From the first line to the last, restate the data word for word.

*** Opening of DATA FOR THIS EXERCISE ***

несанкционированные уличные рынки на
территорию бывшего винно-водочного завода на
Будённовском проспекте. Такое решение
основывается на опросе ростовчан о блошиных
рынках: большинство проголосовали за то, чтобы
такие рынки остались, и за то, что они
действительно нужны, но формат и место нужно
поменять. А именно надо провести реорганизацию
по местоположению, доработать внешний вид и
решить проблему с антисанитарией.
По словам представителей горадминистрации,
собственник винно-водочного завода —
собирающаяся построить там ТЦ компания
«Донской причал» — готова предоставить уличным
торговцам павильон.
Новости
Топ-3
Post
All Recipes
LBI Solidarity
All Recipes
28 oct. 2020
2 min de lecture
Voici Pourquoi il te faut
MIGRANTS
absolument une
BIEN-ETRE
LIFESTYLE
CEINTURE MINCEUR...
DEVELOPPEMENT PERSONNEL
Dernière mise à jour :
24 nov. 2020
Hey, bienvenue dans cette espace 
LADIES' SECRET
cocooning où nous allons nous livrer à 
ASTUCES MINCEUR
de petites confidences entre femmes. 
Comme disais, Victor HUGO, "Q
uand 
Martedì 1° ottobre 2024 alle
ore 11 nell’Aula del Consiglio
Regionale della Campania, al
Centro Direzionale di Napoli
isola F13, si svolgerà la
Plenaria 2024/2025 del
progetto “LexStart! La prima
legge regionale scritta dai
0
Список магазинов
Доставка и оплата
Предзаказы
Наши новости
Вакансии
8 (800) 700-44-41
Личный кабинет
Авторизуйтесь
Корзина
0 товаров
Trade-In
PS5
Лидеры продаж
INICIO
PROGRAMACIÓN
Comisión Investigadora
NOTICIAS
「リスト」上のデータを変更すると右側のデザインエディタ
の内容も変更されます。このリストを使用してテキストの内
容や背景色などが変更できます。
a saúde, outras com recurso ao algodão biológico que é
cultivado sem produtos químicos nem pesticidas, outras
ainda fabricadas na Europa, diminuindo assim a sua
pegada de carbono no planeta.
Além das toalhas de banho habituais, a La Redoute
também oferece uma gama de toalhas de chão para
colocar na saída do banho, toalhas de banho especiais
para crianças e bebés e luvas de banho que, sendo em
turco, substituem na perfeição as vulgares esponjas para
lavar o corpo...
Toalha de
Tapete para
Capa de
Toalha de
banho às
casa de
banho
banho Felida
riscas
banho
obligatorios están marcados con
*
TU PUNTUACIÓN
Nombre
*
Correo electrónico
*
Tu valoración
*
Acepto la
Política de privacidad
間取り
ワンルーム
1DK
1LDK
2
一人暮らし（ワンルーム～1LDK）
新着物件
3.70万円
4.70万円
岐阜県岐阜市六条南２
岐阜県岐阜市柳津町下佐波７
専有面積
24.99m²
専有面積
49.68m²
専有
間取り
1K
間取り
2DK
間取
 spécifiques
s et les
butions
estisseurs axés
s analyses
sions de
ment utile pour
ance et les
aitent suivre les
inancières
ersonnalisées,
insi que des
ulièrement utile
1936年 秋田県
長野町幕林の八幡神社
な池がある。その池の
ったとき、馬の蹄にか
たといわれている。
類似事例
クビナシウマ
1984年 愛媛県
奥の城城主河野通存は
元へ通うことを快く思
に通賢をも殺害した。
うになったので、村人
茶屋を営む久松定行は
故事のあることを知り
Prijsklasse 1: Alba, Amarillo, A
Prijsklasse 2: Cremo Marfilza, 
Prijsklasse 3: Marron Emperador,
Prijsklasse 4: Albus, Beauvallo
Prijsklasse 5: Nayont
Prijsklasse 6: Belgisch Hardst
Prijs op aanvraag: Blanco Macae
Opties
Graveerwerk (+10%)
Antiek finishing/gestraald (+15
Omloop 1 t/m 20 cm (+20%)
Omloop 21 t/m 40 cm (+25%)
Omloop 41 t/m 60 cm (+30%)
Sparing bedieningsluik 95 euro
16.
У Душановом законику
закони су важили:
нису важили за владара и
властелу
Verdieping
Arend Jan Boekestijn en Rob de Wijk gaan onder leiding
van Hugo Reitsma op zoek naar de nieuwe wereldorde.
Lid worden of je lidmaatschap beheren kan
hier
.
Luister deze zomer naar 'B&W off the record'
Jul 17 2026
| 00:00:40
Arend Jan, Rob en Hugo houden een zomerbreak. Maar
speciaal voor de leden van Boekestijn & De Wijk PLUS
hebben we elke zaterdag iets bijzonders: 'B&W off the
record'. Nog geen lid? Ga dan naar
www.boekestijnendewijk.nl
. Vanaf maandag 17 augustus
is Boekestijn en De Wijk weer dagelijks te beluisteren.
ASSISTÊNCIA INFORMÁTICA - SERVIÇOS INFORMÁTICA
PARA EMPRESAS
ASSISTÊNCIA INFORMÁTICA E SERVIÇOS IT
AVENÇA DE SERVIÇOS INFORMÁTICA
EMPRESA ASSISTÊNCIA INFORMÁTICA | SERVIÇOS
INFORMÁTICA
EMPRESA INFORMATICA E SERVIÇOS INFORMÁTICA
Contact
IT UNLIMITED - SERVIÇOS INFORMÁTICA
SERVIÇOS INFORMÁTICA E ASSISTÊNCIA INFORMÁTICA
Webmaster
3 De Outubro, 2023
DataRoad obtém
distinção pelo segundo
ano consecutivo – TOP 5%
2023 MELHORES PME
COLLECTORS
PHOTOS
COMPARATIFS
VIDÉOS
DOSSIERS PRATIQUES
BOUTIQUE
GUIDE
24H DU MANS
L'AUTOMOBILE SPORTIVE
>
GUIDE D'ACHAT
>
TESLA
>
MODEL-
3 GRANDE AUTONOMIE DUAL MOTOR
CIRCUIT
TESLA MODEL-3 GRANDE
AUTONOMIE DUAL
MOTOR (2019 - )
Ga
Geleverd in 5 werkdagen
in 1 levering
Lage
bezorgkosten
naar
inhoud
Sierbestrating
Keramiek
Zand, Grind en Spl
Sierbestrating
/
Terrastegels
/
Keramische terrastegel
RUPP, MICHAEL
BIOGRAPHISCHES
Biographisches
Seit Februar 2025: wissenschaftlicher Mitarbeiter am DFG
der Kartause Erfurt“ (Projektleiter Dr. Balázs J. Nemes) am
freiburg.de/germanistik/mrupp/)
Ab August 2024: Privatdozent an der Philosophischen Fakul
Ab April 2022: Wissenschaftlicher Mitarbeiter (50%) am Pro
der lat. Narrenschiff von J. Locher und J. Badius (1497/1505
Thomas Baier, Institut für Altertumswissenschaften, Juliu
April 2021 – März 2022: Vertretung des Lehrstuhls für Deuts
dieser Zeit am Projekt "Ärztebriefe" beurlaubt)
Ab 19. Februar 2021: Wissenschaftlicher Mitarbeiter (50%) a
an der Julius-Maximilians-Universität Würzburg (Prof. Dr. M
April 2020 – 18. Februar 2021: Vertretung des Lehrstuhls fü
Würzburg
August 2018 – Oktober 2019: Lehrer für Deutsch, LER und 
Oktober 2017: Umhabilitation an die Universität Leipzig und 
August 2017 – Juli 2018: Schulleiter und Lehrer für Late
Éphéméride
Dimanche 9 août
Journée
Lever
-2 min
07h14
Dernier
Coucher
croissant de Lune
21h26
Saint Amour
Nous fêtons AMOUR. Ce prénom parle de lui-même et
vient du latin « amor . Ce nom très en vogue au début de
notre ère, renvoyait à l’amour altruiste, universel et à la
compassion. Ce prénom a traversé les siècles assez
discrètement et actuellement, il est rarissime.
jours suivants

*** Close of DATA FOR THIS EXERCISE ***

EXERCISE SOLUTION:
несанкционированные уличные рынки на
территорию бывшего винно-водочного завода на
Будённовском проспекте. Такое решение
основывается на опросе ростовчан о блошиных
рынках: большинство проголосовали за то, чтобы
такие рынки остались, и за то, что они
действительно нужны, но формат и место нужно
поменять. А именно надо провести реорганизацию
по местоположению, доработать внешний вид и
решить проблему с антисанитарией.
По словам представителей горадминистрации,
собственник винно-водочного завода —
собирающаяся построить там ТЦ компания
«Донской причал» — готова предоставить уличным
торговцам павильон.
Новости
Топ-3
Post
All Recipes
LBI Solidarity
All Recipes
28 oct. 2020
2 min de lecture
Voici Pourquoi il te faut
MIGRANTS
absolument une
BIEN-ETRE
LIFESTYLE
CEINTURE MINCEUR...
DEVELOPPEMENT PERSONNEL
Dernière mise à jour :
24 nov. 2020
Hey, bienvenue dans cette espace 
LADIES' SECRET
cocooning où nous allons nous livrer à 
ASTUCES MINCEUR
de petites confidences entre femmes. 
Comme disais, Victor HUGO, "Q
uand 
Martedì 1° ottobre 2024 alle
ore 11 nell’Aula del Consiglio
Regionale della Campania, al
Centro Direzionale di Napoli
isola F13, si svolgerà la
Plenaria 2024/2025 del
progetto “LexStart! La prima
legge regionale scritta dai
0
Список магазинов
Доставка и оплата
Предзаказы
Наши новости
Вакансии
8 (800) 700-44-41
Личный кабинет
Авторизуйтесь
Корзина
0 товаров
Trade-In
PS5
Лидеры продаж
INICIO
PROGRAMACIÓN
Comisión Investigadora
NOTICIAS
「リスト」上のデータを変更すると右側のデザインエディタ
の内容も変更されます。このリストを使用してテキストの内
容や背景色などが変更できます。
a saúde, outras com recurso ao algodão biológico que é
cultivado sem produtos químicos nem pesticidas, outras
ainda fabricadas na Europa, diminuindo assim a sua
pegada de carbono no planeta.
Além das toalhas de banho habituais, a La Redoute
também oferece uma gama de toalhas de chão para
colocar na saída do banho, toalhas de banho especiais
para crianças e bebés e luvas de banho que, sendo em
turco, substituem na perfeição as vulgares esponjas para
lavar o corpo...
Toalha de
Tapete para
Capa de
Toalha de
banho às
casa de
banho
banho Felida
riscas
banho
obligatorios están marcados con
*
TU PUNTUACIÓN
Nombre
*
Correo electrónico
*
Tu valoración
*
Acepto la
Política de privacidad
間取り
ワンルーム
1DK
1LDK
2
一人暮らし（ワンルーム～1LDK）
新着物件
3.70万円
4.70万円
岐阜県岐阜市六条南２
岐阜県岐阜市柳津町下佐波７
専有面積
24.99m²
専有面積
49.68m²
専有
間取り
1K
間取り
2DK
間取
 spécifiques
s et les
butions
estisseurs axés
s analyses
sions de
ment utile pour
ance et les
aitent suivre les
inancières
ersonnalisées,
insi que des
ulièrement utile
1936年 秋田県
長野町幕林の八幡神社
な池がある。その池の
ったとき、馬の蹄にか
たといわれている。
類似事例
クビナシウマ
1984年 愛媛県
奥の城城主河野通存は
元へ通うことを快く思
に通賢をも殺害した。
うになったので、村人
茶屋を営む久松定行は
故事のあることを知り
Prijsklasse 1: Alba, Amarillo, A
Prijsklasse 2: Cremo Marfilza, 
Prijsklasse 3: Marron Emperador,
Prijsklasse 4: Albus, Beauvallo
Prijsklasse 5: Nayont
Prijsklasse 6: Belgisch Hardst
Prijs op aanvraag: Blanco Macae
Opties
Graveerwerk (+10%)
Antiek finishing/gestraald (+15
Omloop 1 t/m 20 cm (+20%)
Omloop 21 t/m 40 cm (+25%)
Omloop 41 t/m 60 cm (+30%)
Sparing bedieningsluik 95 euro
16.
У Душановом законику
закони су важили:
нису важили за владара и
властелу
Verdieping
Arend Jan Boekestijn en Rob de Wijk gaan onder leiding
van Hugo Reitsma op zoek naar de nieuwe wereldorde.
Lid worden of je lidmaatschap beheren kan
hier
.
Luister deze zomer naar 'B&W off the record'
Jul 17 2026
| 00:00:40
Arend Jan, Rob en Hugo houden een zomerbreak. Maar
speciaal voor de leden van Boekestijn & De Wijk PLUS
hebben we elke zaterdag iets bijzonders: 'B&W off the
record'. Nog geen lid? Ga dan naar
www.boekestijnendewijk.nl
. Vanaf maandag 17 augustus
is Boekestijn en De Wijk weer dagelijks te beluisteren.
ASSISTÊNCIA INFORMÁTICA - SERVIÇOS INFORMÁTICA
PARA EMPRESAS
ASSISTÊNCIA INFORMÁTICA E SERVIÇOS IT
AVENÇA DE SERVIÇOS INFORMÁTICA
EMPRESA ASSISTÊNCIA INFORMÁTICA | SERVIÇOS
INFORMÁTICA
EMPRESA INFORMATICA E SERVIÇOS INFORMÁTICA
Contact
IT UNLIMITED - SERVIÇOS INFORMÁTICA
SERVIÇOS INFORMÁTICA E ASSISTÊNCIA INFORMÁTICA
Webmaster
3 De Outubro, 2023
DataRoad obtém
distinção pelo segundo
ano consecutivo – TOP 5%
2023 MELHORES PME
COLLECTORS
PHOTOS
COMPARATIFS
VIDÉOS
DOSSIERS PRATIQUES
BOUTIQUE
GUIDE
24H DU MANS
L'AUTOMOBILE SPORTIVE
>
GUIDE D'ACHAT
>
TESLA
>
MODEL-
3 GRANDE AUTONOMIE DUAL MOTOR
CIRCUIT
TESLA MODEL-3 GRANDE
AUTONOMIE DUAL
MOTOR (2019 - )
Ga
Geleverd in 5 werkdagen
in 1 levering
Lage
bezorgkosten
naar
inhoud
Sierbestrating
Keramiek
Zand, Grind en Spl
Sierbestrating
/
Terrastegels
/
Keramische terrastegel
RUPP, MICHAEL
BIOGRAPHISCHES
Biographisches
Seit Februar 2025: wissenschaftlicher Mitarbeiter am DFG
der Kartause Erfurt“ (Projektleiter Dr. Balázs J. Nemes) am
freiburg.de/germanistik/mrupp/)
Ab August 2024: Privatdozent an der Philosophischen Fakul
Ab April 2022: Wissenschaftlicher Mitarbeiter (50%) am Pro
der lat. Narrenschiff von J. Locher und J. Badius (1497/1505
Thomas Baier, Institut für Altertumswissenschaften, Juliu
April 2021 – März 2022: Vertretung des Lehrstuhls für Deuts
dieser Zeit am Projekt "Ärztebriefe" beurlaubt)
Ab 19. Februar 2021: Wissenschaftlicher Mitarbeiter (50%) a
an der Julius-Maximilians-Universität Würzburg (Prof. Dr. M
April 2020 – 18. Februar 2021: Vertretung des Lehrstuhls fü
Würzburg
August 2018 – Oktober 2019: Lehrer für Deutsch, LER und 
Oktober 2017: Umhabilitation an die Universität Leipzig und 
August 2017 – Juli 2018: Schulleiter und Lehrer für Late
Éphéméride
Dimanche 9 août
Journée
Lever
-2 min
07h14
Dernier
Coucher
croissant de Lune
21h26
Saint Amour
Nous fêtons AMOUR. Ce prénom parle de lui-même et
vient du latin « amor . Ce nom très en vogue au début de
notre ère, renvoyait à l’amour altruiste, universel et à la
compassion. Ce prénom a traversé les siècles assez
discrètement et actuellement, il est rarissime.
jours suivants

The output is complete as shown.